"This is not the end of your marriage – just let me have it"
Last updated on February 5th, 2019 at 05:50 pm
With her marriage on the rocks, Sharon O’Connor felt God tell her that SHE was the problem
Although I was growing in my newfound faith, our marriage continued to be very up and down, to the point where Crispin and I were practically living parallel lives. We’d pretty much stopped talking to each other, which was very damaging for our finances and our children.
In January 2016, while out power walking one morning, I clearly sensed God say, “You are the problem – and you need to get out of the way.”
I knew then that I’d literally have to leave for a time, but gained courage to do this through a picture
in my mind’s eye that came to me at church the following Sunday. I ‘saw’ Crispin and me giving our testimony together and at the same time clearly heard the Lord say, “This is not the end of your marriage – just let me have it.”
So I made the momentous decision to pack my bags and leave the family home, staying with friends locally. I didn’t take the children, which was very hard on my husband. Everyone dealt with this in different ways. Catherine remained very stoic, while James would say, “I don’t know why you can’t talk to each other!” Alyce, who was 19 at the time, didn’t speak to me at all.
For four months I spent time quietly alone with God. I wondered whether I had married the wrong person, but I knew God doesn’t make mistakes so I finally surrendered control and ‘gave’ my marriage to God.
Crispin agreed to go for counselling together; although we’d stuck many sticking plasters on problems by going to various counsellors in the past, this time we knew we would either fix our marriage or it was finished.
Our understanding counsellor helped us realise that we needed to accept each other’s personal backgrounds which had determined how we would both react in given situations. I also hadn’t realised before that I couldn’t love and had stopped people loving me.
Crispin kept saying, “You’ve got to come back”, and the counsellor reminded us that neither of us had said we weren’t in love! But for a while I just didn’t feel ready – there was a power struggle going on inside.
Eventually I decided to let Crispin take his God-given place as family leader and once I sensed we’d both reached the right place, I felt an assurance that all would be well and returned home.
Even though I’d struggled with submission for years and my personality hadn’t changed, I slowly learned to put aside my pride and stop assuming my point of view was always right. Before, there would be so much hatred in my heart during an argument, but I finally realised, as the counsellor had said, that I loved my husband and he loved me. Even when things became heated, I started to accept Crispin’s decisions.
Our home atmosphere is now completely different. When Crispin lost his telecommunications job at the end of 2017, we felt an amazing peace and strength to deal with the situation together, regardless of the financial strain. This would never have happened three years ago.
Last November, I was finally baptised by full immersion as a symbol of my new life in Jesus.
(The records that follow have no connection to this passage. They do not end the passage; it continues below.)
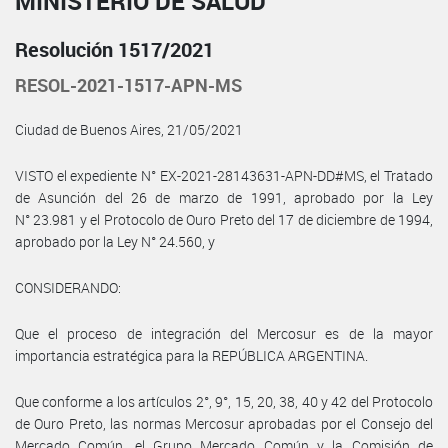
MINISTERIO DE SALUD
Resolución 1517/2021
RESOL-2021-1517-APN-MS
Ciudad de Buenos Aires, 21/05/2021
VISTO el expediente N° EX-2021-28143631-APN-DD#MS, el Tratado
de Asunción del 26 de marzo de 1991, aprobado por la Ley
N° 23.981 y el Protocolo de Ouro Preto del 17 de diciembre de 1994,
aprobado por la Ley N° 24.560, y
CONSIDERANDO:
Que el proceso de integración del Mercosur es de la mayor
importancia estratégica para la REPÚBLICA ARGENTINA.
Que conforme a los artículos 2°, 9°, 15, 20, 38, 40 y 42 del Protocolo
de Ouro Preto, las normas Mercosur aprobadas por el Consejo del
Mercado Común, el Grupo Mercado Común y la Comisión de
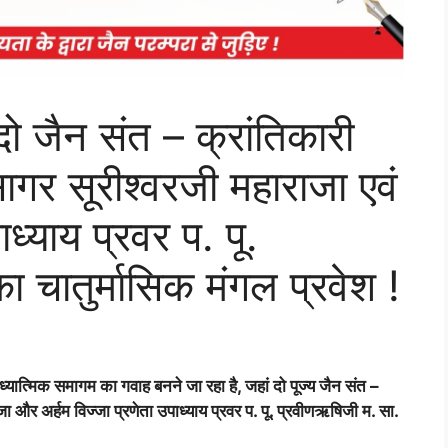
दो जैन संत – क्रांतिकारी
सागर सूरीश्वरजी महाराजा एवं
ाध्याय प्रवर प. पू.
 चातुर्मासिक मंगल प्रवेश !
ध्यात्मिक समागम का गवाह बनने जा रहा है, जहां दो पूज्य जैन संत –
जा और अर्हम विज्जा प्रणेता उपाध्याय प्रवर प. पू. प्रवीणऋषिजी म. सा.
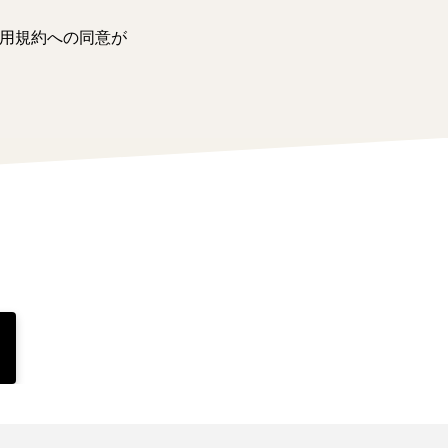
用規約への同意が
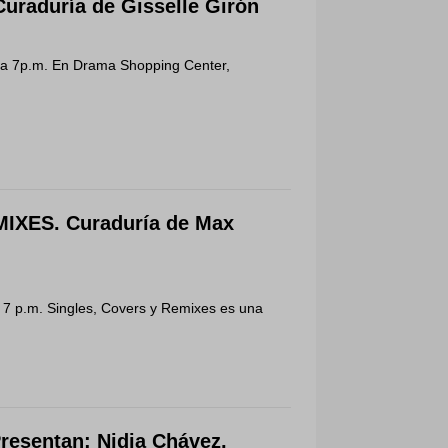
aduría de Gisselle Girón
 a 7p.m. En Drama Shopping Center,
XES. Curaduría de Max
 7 p.m. Singles, Covers y Remixes es una
esentan: Nidia Chávez,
I had kept putting it off, wanting our whole family to be baptised together, but the teaching at church convicted me of my disobedience.
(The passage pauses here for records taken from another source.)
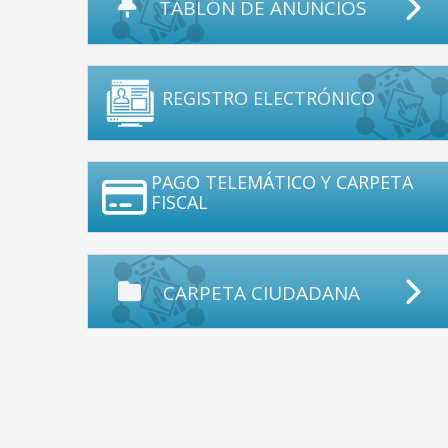
TABLÓN DE ANUNCIOS
REGISTRO ELECTRÓNICO
PAGO TELEMÁTICO Y CARPETA
FISCAL
CARPETA CIUDADANA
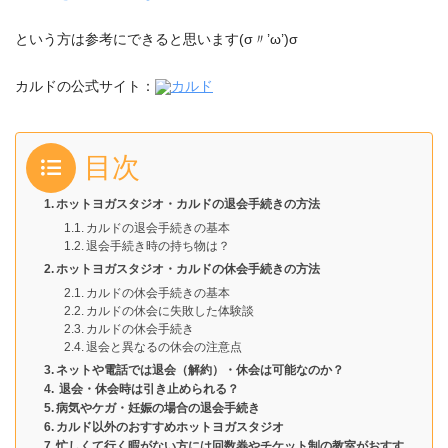
という方は参考にできると思います(σ〃’ω’)σ
カルドの公式サイト：
カルド
目次
ホットヨガスタジオ・カルドの退会手続きの方法
カルドの退会手続きの基本
退会手続き時の持ち物は？
ホットヨガスタジオ・カルドの休会手続きの方法
カルドの休会手続きの基本
カルドの休会に失敗した体験談
カルドの休会手続き
退会と異なるの休会の注意点
ネットや電話では退会（解約）・休会は可能なのか？
退会・休会時は引き止められる？
病気やケガ・妊娠の場合の退会手続き
カルド以外のおすすめホットヨガスタジオ
忙しくて行く暇がない方には回数券やチケット制の教室がおすす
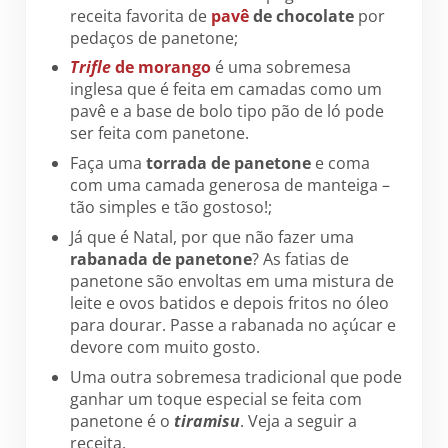
receita favorita de
pavê
de chocolate
por
pedaços de panetone;
Trifle
de morango
é uma sobremesa
inglesa que é feita em camadas como um
pavê e a base de bolo tipo pão de ló pode
ser feita com panetone.
Faça uma
torrada de panetone
e coma
com uma camada generosa de manteiga –
tão simples e tão gostoso!;
Já que é Natal, por que não fazer uma
rabanada de panetone
? As fatias de
panetone são envoltas em uma mistura de
leite e ovos batidos e depois fritos no óleo
para dourar. Passe a rabanada no açúcar e
devore com muito gosto.
Uma outra sobremesa tradicional que pode
ganhar um toque especial se feita com
panetone é o
tiramisu
. Veja a seguir a
receita.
I now tell people that Crispin hasn’t changed, but that God has done a turnaround in my own heart. Come what may, I am still in love with him. I pray for Crispin every day and he has recently started volunteering for an adventure outreach called ‘Life Discovery’ run by the church.
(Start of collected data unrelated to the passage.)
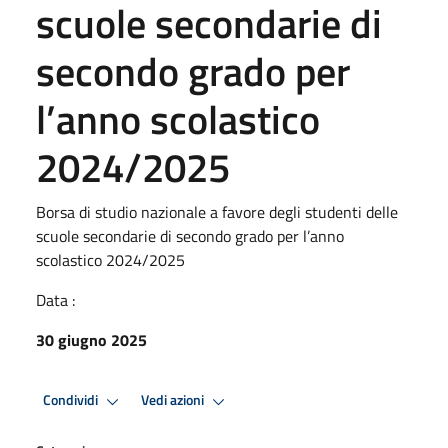
scuole secondarie di
secondo grado per
l’anno scolastico
2024/2025
Borsa di studio nazionale a favore degli studenti delle
scuole secondarie di secondo grado per l’anno
scolastico 2024/2025
Data :
30 giugno 2025
Condividi
Vedi azioni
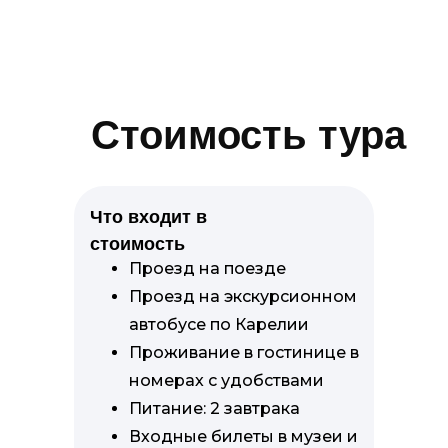
Стоимость тура
Что входит в
стоимость
Проезд на поезде
Проезд на экскурсионном
автобусе по Карелии
Проживание в гостинице в
номерах с удобствами
Питание: 2 завтрака
Входные билеты в музеи и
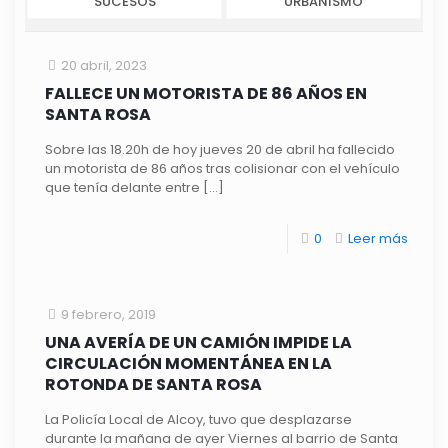
SUCESOS
URBANISMO
20 abril, 2023
FALLECE UN MOTORISTA DE 86 AÑOS EN
SANTA ROSA
Sobre las 18.20h de hoy jueves 20 de abril ha fallecido
un motorista de 86 años tras colisionar con el vehículo
que tenía delante entre
[…]
0
Leer más
9 febrero, 2019
UNA AVERÍA DE UN CAMIÓN IMPIDE LA
CIRCULACIÓN MOMENTÁNEA EN LA
ROTONDA DE SANTA ROSA
La Policía Local de Alcoy, tuvo que desplazarse
durante la mañana de ayer Viernes al barrio de Santa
God has turned our marriage around so that no matter what hits us we can remain solid in him and faithful to the marriage we firmly believe in. I want to give all the glory to God, our provision and strength.
My three tips for a healthy marriage
Submit. I struggled with this for years (and still do!). But the book ‘A Woman after God’s Own Heart’ by Elizabeth George convicted me that God’s order in a marriage is for the wife to submit to her husband, as to the Lord. I realised that submission doesn’t make me any less intelligent or less of a person; I can still have my point of view and put it across, but Crispin gets the final say.
Let him lead. I sensed the Lord show me that in struggling against my husband, I’m emasculating him and taking his rightful position. If both of you are trying to fight for supremacy, it’s like a two-headed monster – and neither of you will win! When I made the decision that it was not my responsibility to lead, I felt like a weight lifted off me.
Build your husband up. If you knock your husband down with negative words, how can you expect him to treat you with respect? I am now Crispin’s greatest PR machine! We have also learned that our different ‘love languages’ affect how we show appreciation for each other. I prefer acts of service, while Crispin likes physical touch and spending quality time together.